Cristina Annino (1941-2022): en attendant Avatar

Il treno da Ngaoundéré per Yaoundè, Cameroun.
Photo by Luiclemens (own work) – wikimedia commons – CC BY-SA 3.0

Cristina Annino, venuta a mancare lo scorso 28 gennaio, è stata per me una presenza, purtroppo solo epistolare, che con energia ha animato con cadenza quasi quotidiana le mie giornate del biennio 2020/21.
Non indugio nel ricordo personale o critico; è giusto dare spazio a chi le è stato più vicino e l’ha studiata ben più assiduamente e da molto più tempo rispetto a me: tra chi conosco, in ordine alfabetico, Davide Castiglione (che l’ha ricordata per La Balena Bianca), Stefano Guglielmin, Michele Ortore, Pietro Roversi (la cui testimonianza è stata raccolta su Lucreziana2008).
Li ringrazio uno per uno. Come pure voglio ringraziare Michele Brancale, che ha voluto immediatamente ricordarla su La Nazione (web e cronaca di Arezzo); stessa cosa per Ida Bozzi che ne ha tratteggiato la parabola sul Corsera. Aggiungo, qualche ora dopo l’uscita di questo post, il saluto a Cristina da parte di Walter Siti, dominato dai ricordi personali; se volete integrarlo con qualche verso, Siti vi fa riferimento alla propria esegesi di una poesia dedicata a Ezra Pound, e ne trovate tracce in due recensioni di Siti a due raccolte che questa poesia contengono: Chanson Turca (sempre su LPLC; il libro uscì per LietoColle) e Anatomie in fuga (nell’archivio di Repubblica).

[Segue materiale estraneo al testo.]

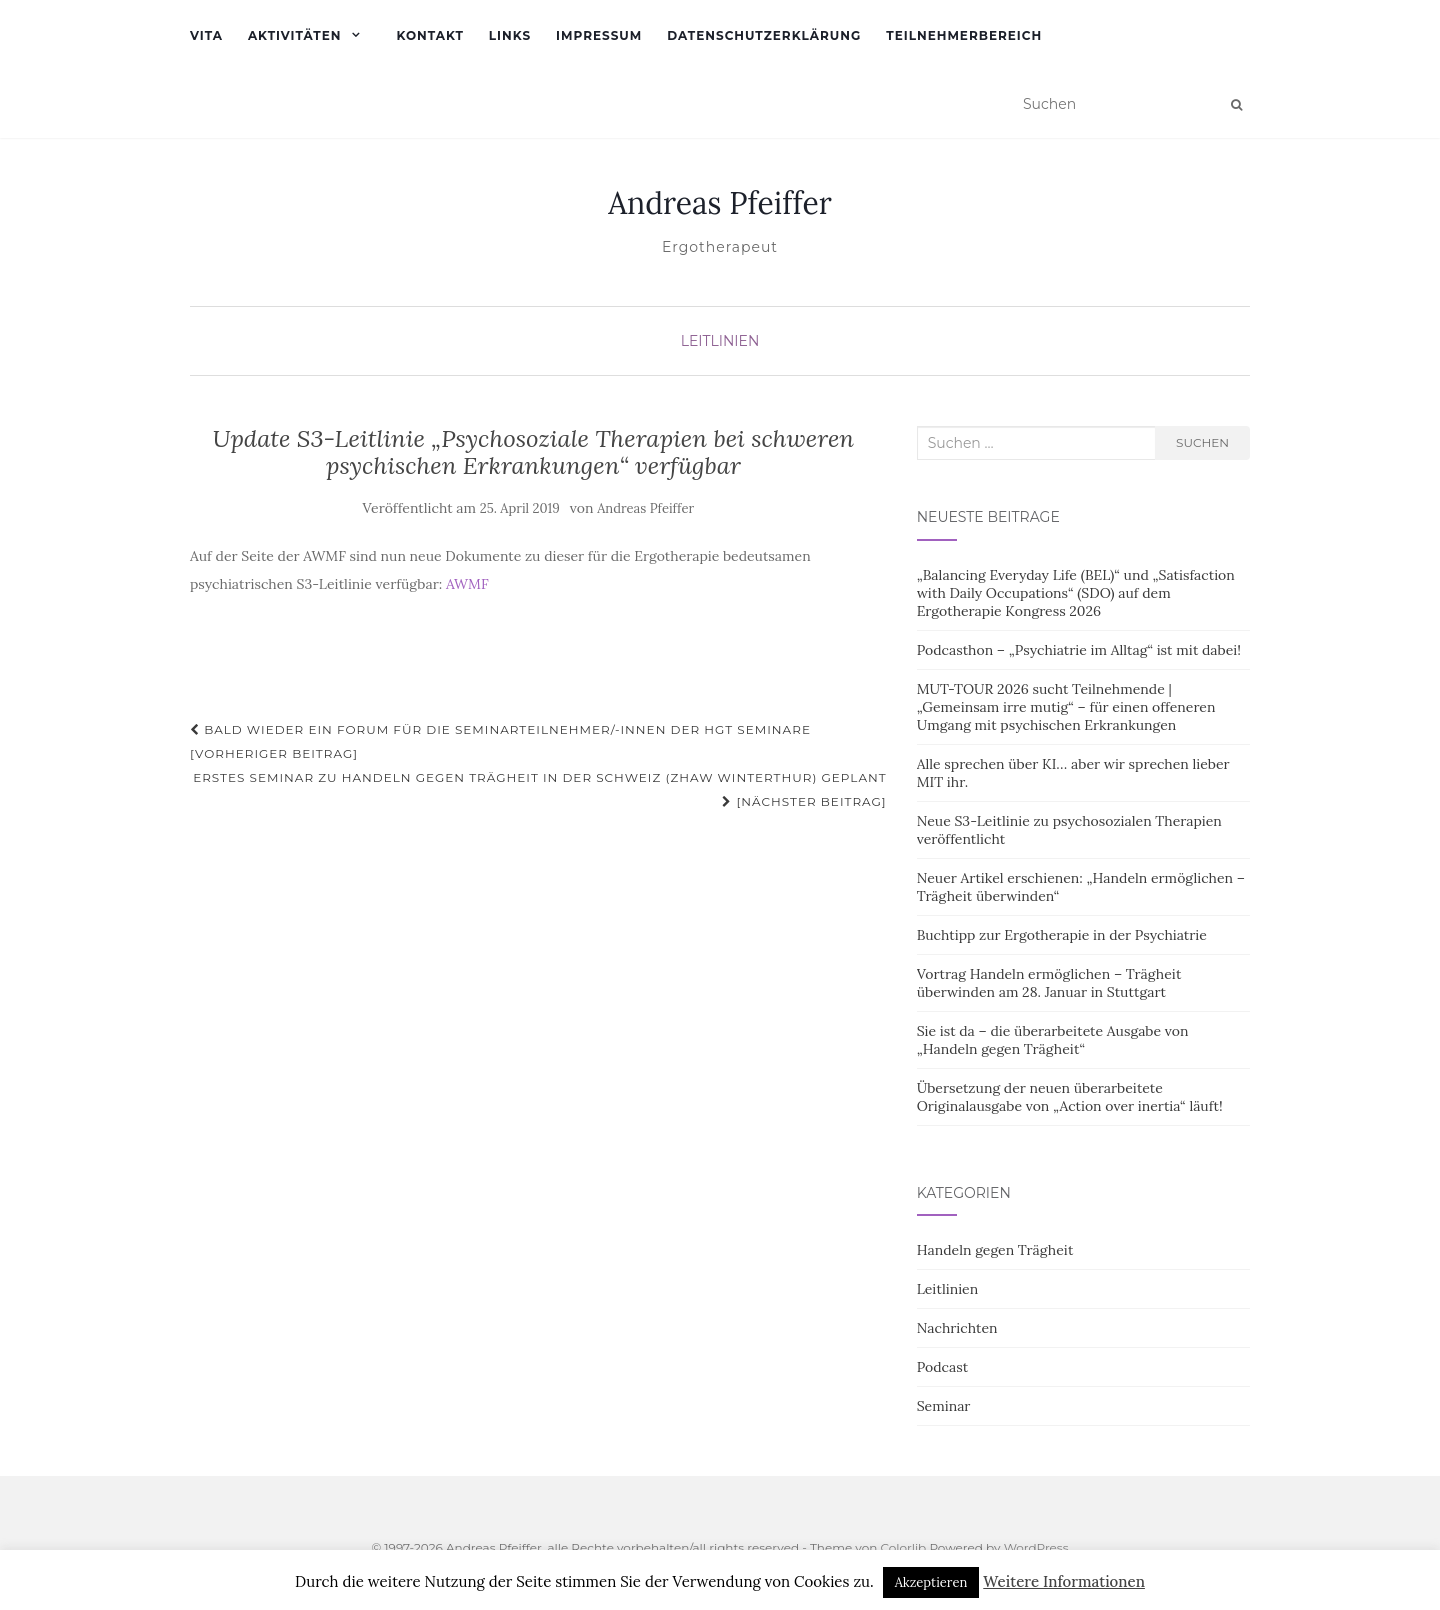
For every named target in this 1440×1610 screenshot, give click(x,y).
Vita (206, 35)
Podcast (942, 1367)
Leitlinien (720, 341)
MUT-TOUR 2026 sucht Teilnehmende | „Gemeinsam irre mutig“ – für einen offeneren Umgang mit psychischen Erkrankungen (1066, 707)
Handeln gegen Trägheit (995, 1250)
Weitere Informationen (1064, 1581)
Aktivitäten (295, 35)
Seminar (944, 1406)
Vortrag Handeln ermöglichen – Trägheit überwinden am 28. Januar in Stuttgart (1049, 983)
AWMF (467, 584)
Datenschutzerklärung (764, 35)
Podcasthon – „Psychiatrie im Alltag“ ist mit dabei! (1079, 650)
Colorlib (903, 1547)
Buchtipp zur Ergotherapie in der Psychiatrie (1062, 935)
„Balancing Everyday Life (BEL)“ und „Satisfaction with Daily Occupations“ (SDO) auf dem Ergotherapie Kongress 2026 (1076, 593)
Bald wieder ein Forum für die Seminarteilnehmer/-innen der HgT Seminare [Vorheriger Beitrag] (500, 741)
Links (510, 35)
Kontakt (429, 35)
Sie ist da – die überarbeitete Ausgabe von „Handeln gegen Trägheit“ (1053, 1040)
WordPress (1036, 1547)
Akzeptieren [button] (931, 1582)
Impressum (599, 35)
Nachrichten (957, 1328)
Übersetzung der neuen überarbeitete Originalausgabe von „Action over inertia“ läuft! (1070, 1097)
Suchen (1202, 442)
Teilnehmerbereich (964, 35)
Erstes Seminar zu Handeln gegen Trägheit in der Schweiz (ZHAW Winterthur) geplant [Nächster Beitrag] (540, 789)
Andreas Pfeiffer (720, 203)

I lettori possono contare su alcuni libri di poesie di facile reperibilità (Madrid; Magnificat; Anatomie in fuga; Le perle di Loch Ness; fino all’ultimo Santa Sauna, originale “libro d’arte single-poem”) e su un discreto numero di risorse web (che ho provato a mettere assieme qui). Assai più impervia la ricerca di autentici capolavori usciti di catalogo o affidati a edizioni d’arte (L’udito cronico, in Nuovi Poeti Italiani 3 Einaudi; Gemello carnivoro; Casa d’aquila e altri): qui le biblioteche possono soccorrere.

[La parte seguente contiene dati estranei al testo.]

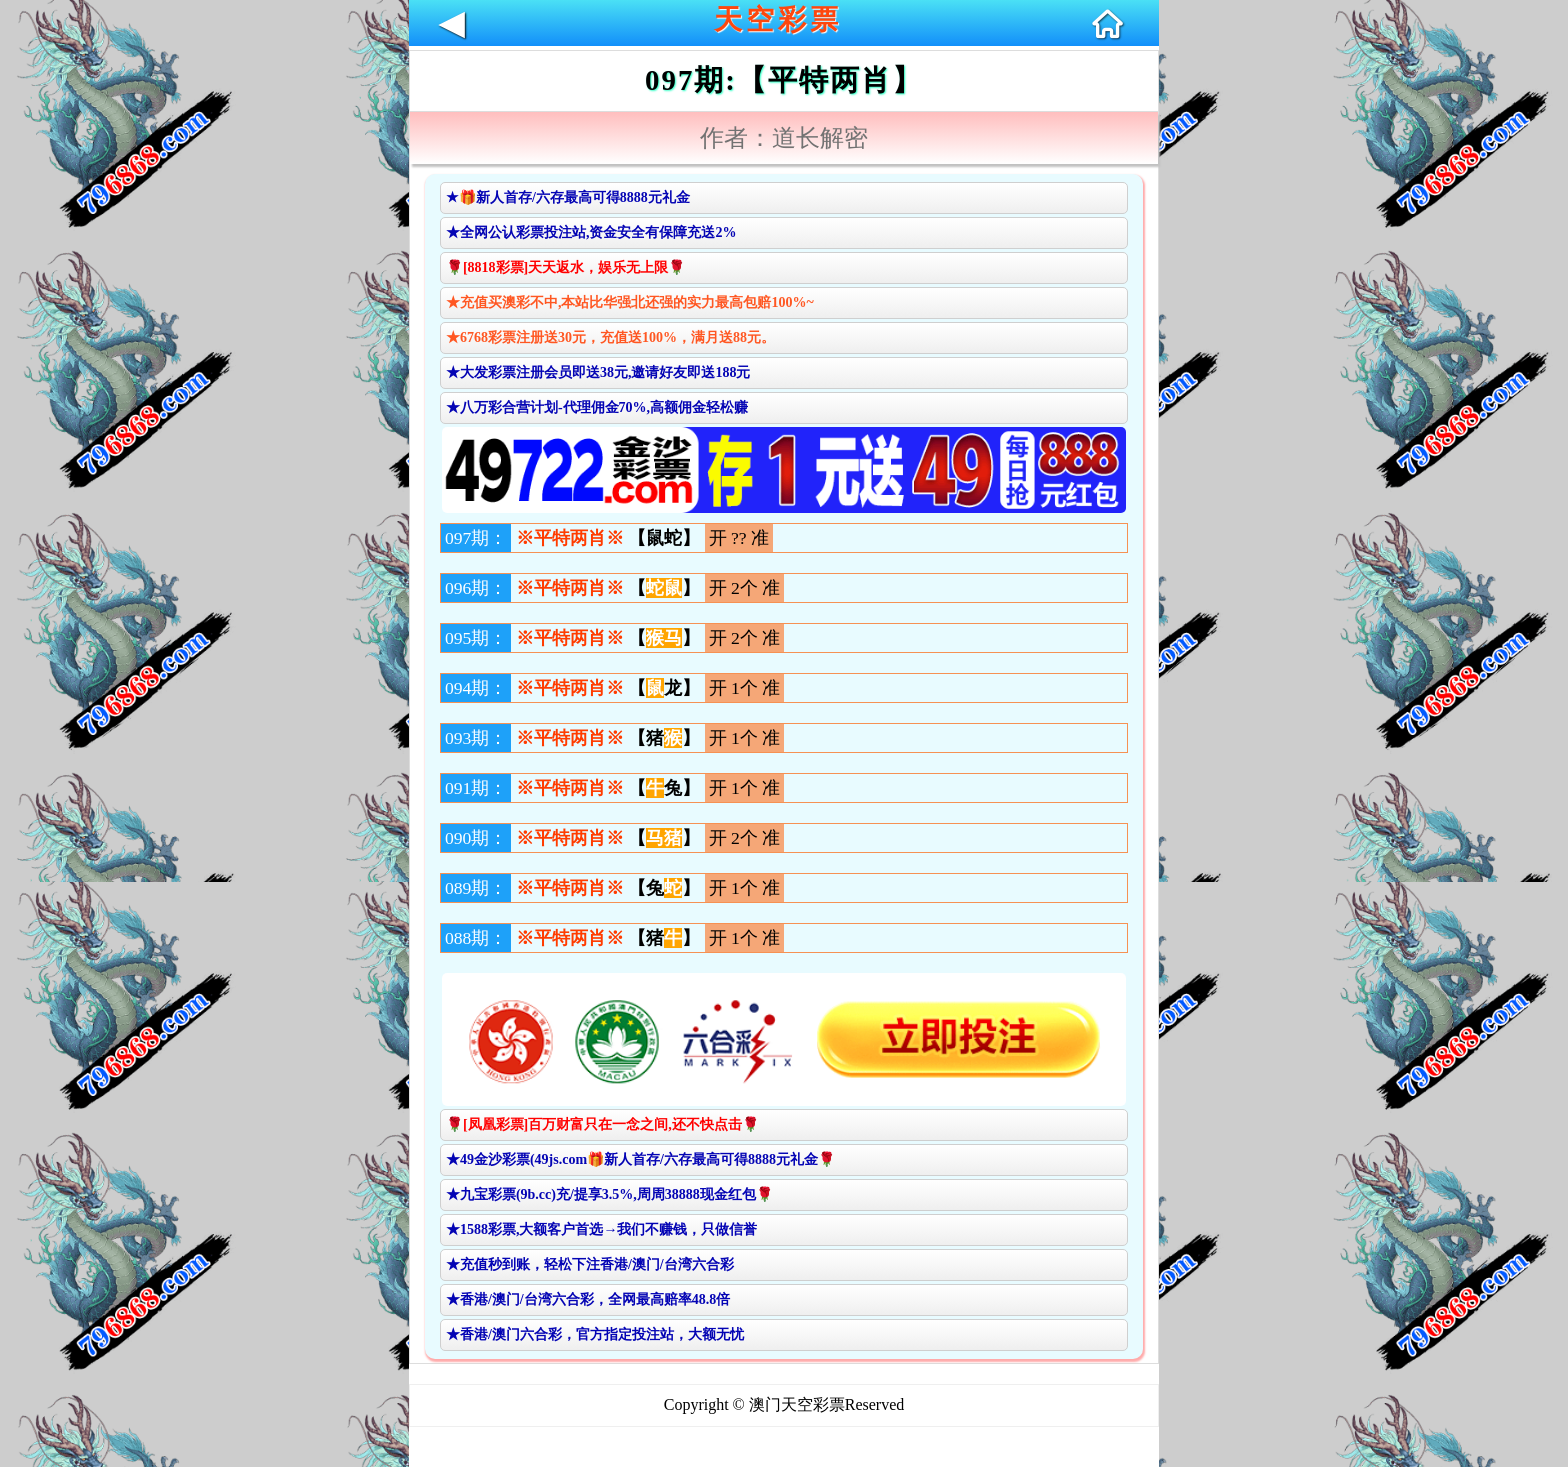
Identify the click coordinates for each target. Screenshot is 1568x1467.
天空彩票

Negli ultimi mesi di vita, Cristina era impegnata in più di un progetto; tra essi, una nuova raccolta, cui aveva dato il nome Avatar. Almeno quattro poesie erano state generosamente anticipate in rete: una appare su Lay0ut Magazine, tre su Avamposto. Ora purtroppo questo libro, se e quando arriverà, sarà per forza “op. posth.”. Peraltro è successo per tante opere di altrettanti grandi della musica classica (una passione che ci univa). Quindi può avvenire anche con una grande della poesia. Auspico con forza la sua uscita, attendo il tempo che ci vorrà; sarà la ennesima sorpresa di una voce poetica inconfondibile. Grazie di tutto, Magistra.

AGGIORNAMENTO: all’inizio di marzo Avatar è arrivato, nella collana Avagliano poesia, con nota in quarta di Daniela Marcheschi. Potete trovarlo qui o in altri store. È un libro bellissimo e mi ha arrecato una gioia, quella raffigurata qui nella terza immagine, che forse è persino un palmo alzato a sancire lo stop della mia poesia.